#### [TASK ITEM]
Repeat each record exactly as written, and drop any images.

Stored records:

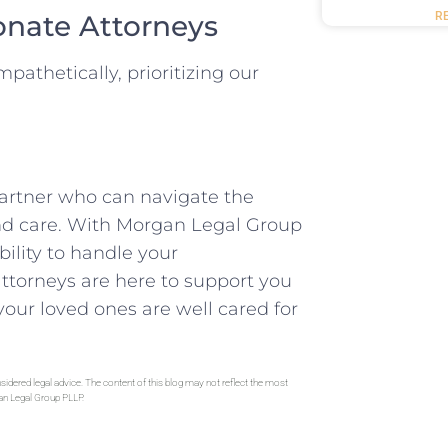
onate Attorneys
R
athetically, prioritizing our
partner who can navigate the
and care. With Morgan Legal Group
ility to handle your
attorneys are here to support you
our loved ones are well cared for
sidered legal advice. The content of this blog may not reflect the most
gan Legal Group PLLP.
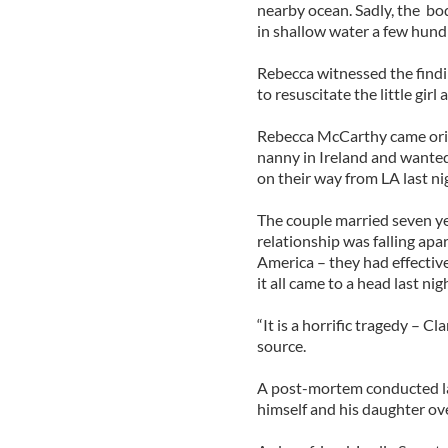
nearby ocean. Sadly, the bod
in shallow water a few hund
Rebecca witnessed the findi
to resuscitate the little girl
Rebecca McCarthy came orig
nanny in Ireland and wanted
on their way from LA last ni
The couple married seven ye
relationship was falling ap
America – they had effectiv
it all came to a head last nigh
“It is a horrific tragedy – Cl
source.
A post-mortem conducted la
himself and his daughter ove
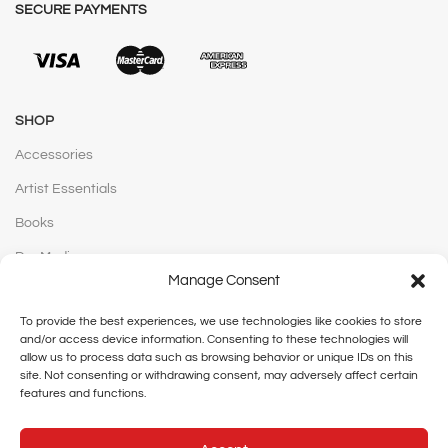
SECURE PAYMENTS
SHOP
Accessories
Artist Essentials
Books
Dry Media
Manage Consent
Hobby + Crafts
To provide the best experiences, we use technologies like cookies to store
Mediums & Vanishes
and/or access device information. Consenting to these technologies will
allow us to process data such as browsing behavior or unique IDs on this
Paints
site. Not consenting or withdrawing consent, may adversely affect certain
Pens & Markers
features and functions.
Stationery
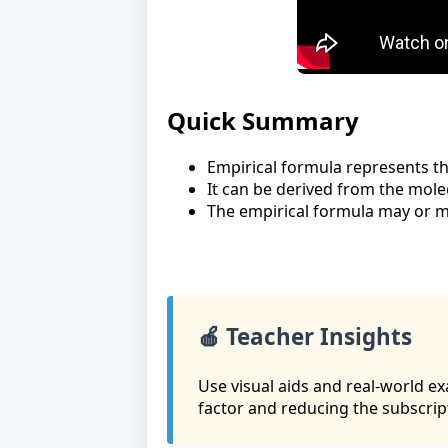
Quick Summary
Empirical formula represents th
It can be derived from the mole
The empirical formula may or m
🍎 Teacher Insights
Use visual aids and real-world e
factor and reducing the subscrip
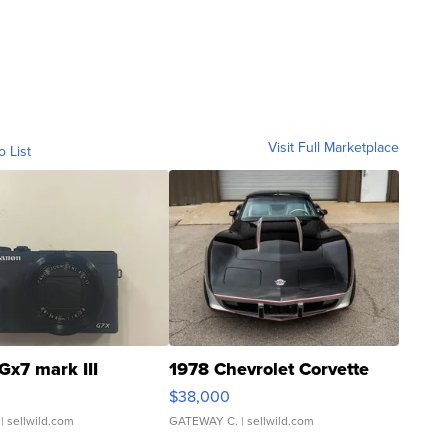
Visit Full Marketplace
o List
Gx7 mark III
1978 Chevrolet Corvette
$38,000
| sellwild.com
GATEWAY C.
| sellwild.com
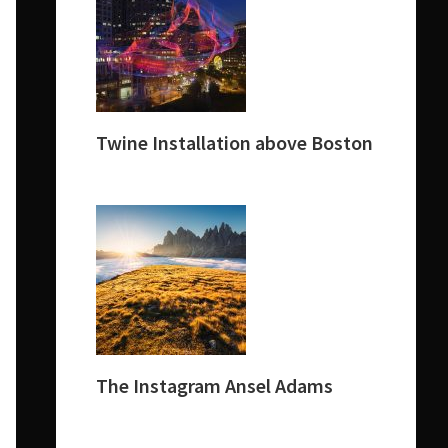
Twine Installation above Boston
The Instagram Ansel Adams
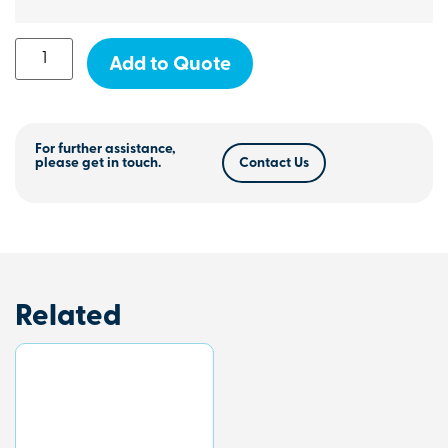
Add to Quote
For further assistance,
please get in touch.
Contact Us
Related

#### [EXERCISE RESPONSE]
onate Attorneys
R
athetically, prioritizing our
partner who can navigate the
and care. With Morgan Legal Group
ility to handle your
attorneys are here to support you
our loved ones are well cared for
sidered legal advice. The content of this blog may not reflect the most
gan Legal Group PLLP.
nearby ocean. Sadly, the bod
in shallow water a few hund
Rebecca witnessed the findi
to resuscitate the little girl
Rebecca McCarthy came orig
nanny in Ireland and wanted
on their way from LA last ni
The couple married seven ye
relationship was falling ap
America – they had effectiv
it all came to a head last nigh
“It is a horrific tragedy – Cl
source.
A post-mortem conducted la
himself and his daughter ove
SECURE PAYMENTS
SHOP
Accessories
Artist Essentials
Books
Dry Media
Manage Consent
Hobby + Crafts
To provide the best experiences, we use technologies like cookies to store
Mediums & Vanishes
and/or access device information. Consenting to these technologies will
allow us to process data such as browsing behavior or unique IDs on this
Paints
site. Not consenting or withdrawing consent, may adversely affect certain
Pens & Markers
features and functions.
Stationery
Quick Summary
Empirical formula represents th
It can be derived from the mole
The empirical formula may or m
🍎 Teacher Insights
Use visual aids and real-world e
factor and reducing the subscrip
Visit Full Marketplace
o List
Gx7 mark III
1978 Chevrolet Corvette
$38,000
| sellwild.com
GATEWAY C.
| sellwild.com
Twine Installation above Boston
The Instagram Ansel Adams
Add to Quote
For further assistance,
please get in touch.
Contact Us
Related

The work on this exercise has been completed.